Awesome!!! The eyeshadows are amazing! I like their Mega Shine lipglosses!


----------



## Brie (Apr 23, 2009)

i wish they shipped intl'


----------



## mizuki~ (Apr 23, 2009)

WHOA....


----------



## TamiChoi (Apr 23, 2009)

nice haul!


----------



## driz69 (Apr 23, 2009)

Love a large haul. enjoy


----------



## Holy Rapture (Apr 23, 2009)

Go girl!


----------



## Yagmur (Apr 23, 2009)

Wow, that's a Huuuuuuuuuge Haul. I've received my first NYX Product last week. Eyeshadow Pencil in Milk and I am really impressed. Very good Quality


----------



## babiid0llox (Apr 23, 2009)

Quote:

   Originally Posted by *Brie* 

 
_i wish they shipped intl'_

 
Me too 
	

	
	
		
		

		
		
	


	




Nice haul, enjoy those lashes


----------



## Fataliya (Apr 24, 2009)

Great haul!!!!


Man, I want the eyeliner and eyelash haul!!!!


----------



## Lizzie (Apr 24, 2009)

Great haul!
How are the lashes?
Are the stiff or plastic-y looking?  I'm really interested in getting that lot, but I just want to be sure.


----------



## girloflowers (Apr 27, 2009)

oh my god... i wish they shipped to australia!


----------



## Charlie'sAngel (Apr 27, 2009)

Drools!!!!!!!!! I wanted those lashes SOOOO bad- why must shipping to Canada be like $50?!


----------



## ForeverKrystal (Apr 27, 2009)

Awesome haul!  I'm interested in the lashes as well...More details plz. thx!


----------



## ExquizitDiva (Apr 27, 2009)

About a month ago they had a 30 lipstick lot for $24. I love all the ones I have tried so far. They are really moisturizing and very pigmented.

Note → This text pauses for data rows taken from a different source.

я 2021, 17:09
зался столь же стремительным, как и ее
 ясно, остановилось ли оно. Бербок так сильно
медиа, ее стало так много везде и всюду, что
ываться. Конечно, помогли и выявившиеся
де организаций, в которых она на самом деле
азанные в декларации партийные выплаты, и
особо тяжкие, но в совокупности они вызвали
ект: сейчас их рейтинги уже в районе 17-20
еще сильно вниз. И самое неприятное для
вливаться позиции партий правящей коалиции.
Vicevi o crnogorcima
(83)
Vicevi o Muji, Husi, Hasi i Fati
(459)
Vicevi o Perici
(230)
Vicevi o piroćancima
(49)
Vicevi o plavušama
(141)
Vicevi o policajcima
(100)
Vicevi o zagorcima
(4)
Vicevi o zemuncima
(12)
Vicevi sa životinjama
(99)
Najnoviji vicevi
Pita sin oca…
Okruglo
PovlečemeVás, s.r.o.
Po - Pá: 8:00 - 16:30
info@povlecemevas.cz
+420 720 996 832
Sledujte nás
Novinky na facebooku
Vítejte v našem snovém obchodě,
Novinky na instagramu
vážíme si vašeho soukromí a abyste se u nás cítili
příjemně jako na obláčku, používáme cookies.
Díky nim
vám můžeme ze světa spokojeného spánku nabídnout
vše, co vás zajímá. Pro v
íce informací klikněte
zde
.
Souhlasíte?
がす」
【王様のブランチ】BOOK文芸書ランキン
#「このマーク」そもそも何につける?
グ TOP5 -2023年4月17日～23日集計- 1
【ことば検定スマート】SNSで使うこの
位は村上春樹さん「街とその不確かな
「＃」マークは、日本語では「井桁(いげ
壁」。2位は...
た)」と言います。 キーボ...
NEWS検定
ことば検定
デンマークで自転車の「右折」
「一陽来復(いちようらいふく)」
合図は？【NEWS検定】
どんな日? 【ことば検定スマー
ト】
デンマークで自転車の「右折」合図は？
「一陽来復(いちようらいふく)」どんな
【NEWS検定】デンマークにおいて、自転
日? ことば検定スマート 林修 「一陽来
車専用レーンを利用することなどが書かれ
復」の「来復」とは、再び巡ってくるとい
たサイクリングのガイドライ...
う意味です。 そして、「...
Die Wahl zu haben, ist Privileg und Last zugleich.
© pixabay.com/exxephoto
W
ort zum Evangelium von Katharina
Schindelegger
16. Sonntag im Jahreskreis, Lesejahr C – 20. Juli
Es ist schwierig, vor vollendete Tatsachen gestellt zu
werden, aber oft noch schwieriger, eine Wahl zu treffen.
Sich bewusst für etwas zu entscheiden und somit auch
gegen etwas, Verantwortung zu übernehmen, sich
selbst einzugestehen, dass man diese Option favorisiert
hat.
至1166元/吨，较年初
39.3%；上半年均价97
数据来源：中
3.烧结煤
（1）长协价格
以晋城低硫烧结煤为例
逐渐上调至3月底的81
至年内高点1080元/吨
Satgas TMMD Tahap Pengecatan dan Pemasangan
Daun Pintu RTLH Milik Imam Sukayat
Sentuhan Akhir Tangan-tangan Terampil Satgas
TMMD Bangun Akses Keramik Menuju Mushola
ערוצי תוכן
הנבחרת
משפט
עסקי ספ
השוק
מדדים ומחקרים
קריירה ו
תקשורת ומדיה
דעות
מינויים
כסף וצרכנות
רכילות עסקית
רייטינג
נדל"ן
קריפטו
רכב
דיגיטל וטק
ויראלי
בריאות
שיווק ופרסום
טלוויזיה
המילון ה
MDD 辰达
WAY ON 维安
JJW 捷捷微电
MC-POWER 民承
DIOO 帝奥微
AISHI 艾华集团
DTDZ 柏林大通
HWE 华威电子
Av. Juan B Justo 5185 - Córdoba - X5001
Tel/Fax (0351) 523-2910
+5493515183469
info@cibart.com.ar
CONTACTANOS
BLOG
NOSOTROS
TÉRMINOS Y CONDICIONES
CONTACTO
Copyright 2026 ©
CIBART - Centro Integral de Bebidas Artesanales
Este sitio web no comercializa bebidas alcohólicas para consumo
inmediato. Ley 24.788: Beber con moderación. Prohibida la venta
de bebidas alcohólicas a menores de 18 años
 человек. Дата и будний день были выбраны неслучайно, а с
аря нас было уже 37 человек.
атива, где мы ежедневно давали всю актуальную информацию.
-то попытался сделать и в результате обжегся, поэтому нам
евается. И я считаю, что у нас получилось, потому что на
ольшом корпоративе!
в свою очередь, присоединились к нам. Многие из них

Nothing like I expected.


----------



## MACMAC (Apr 28, 2009)

Wow thats a super big haul


----------



## chelsi5 (Apr 28, 2009)

that's a great haul!!  I purchased from the previous sale that they had and I'm loving the eyeshadows!!!


----------



## calico32 (May 4, 2009)

WOW! Nice Haul.


----------



## wifey806 (May 4, 2009)

:droo  l:


----------



## Soire (May 4, 2009)

That's a huge haul! I love NYX, but it's so hard to find a shop that ships internationally.


----------



## TheBlueberry (May 15, 2009)

Wow! I'm waiting for my NYX make up from the 50% off sale to arrive! I can't wait. I love your stuff. What is a lot sale?


----------



## MrsRjizzle (May 15, 2009)

ohhhh you bought alot! have fun!!!


----------



## nunu (May 15, 2009)

Oh wow!!! Enjoy


----------



## babydollala (May 17, 2009)

WHOAAA super nice haul!!!!!!

im so envious! i noticed you got the round lip glosses correct me if i am wrong.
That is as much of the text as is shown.